§ **EXERCISE AIM**: Of the material below, the lines to be retyped are those from the line containing "Minería Subterránea Boliviana: Requisitos" through the line containing "la ventilación en", inclusive; reproduce them exactly.

§ **INPUT MATERIAL**:
* * *
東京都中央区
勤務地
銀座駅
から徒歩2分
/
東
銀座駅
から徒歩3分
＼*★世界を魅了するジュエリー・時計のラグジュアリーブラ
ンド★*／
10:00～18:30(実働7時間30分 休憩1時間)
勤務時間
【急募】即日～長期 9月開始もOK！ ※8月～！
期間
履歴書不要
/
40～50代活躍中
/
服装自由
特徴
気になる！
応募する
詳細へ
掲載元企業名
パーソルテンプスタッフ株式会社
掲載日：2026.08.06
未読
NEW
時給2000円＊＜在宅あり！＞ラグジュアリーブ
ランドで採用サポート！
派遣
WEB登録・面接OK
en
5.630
* * *
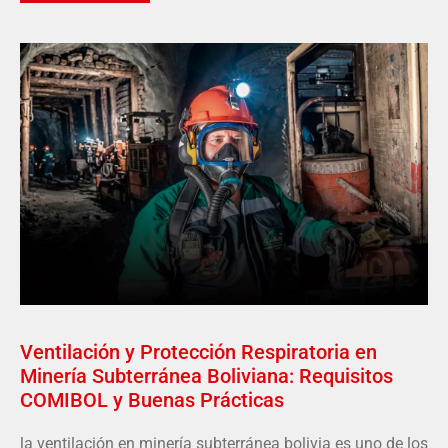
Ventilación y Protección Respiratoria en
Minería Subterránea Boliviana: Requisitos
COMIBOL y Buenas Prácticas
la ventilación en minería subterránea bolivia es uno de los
* * *
§ **REPLY TO THE TASK**:
Minería Subterránea Boliviana: Requisitos
COMIBOL y Buenas Prácticas
la ventilación en minería subterránea bolivia es uno de los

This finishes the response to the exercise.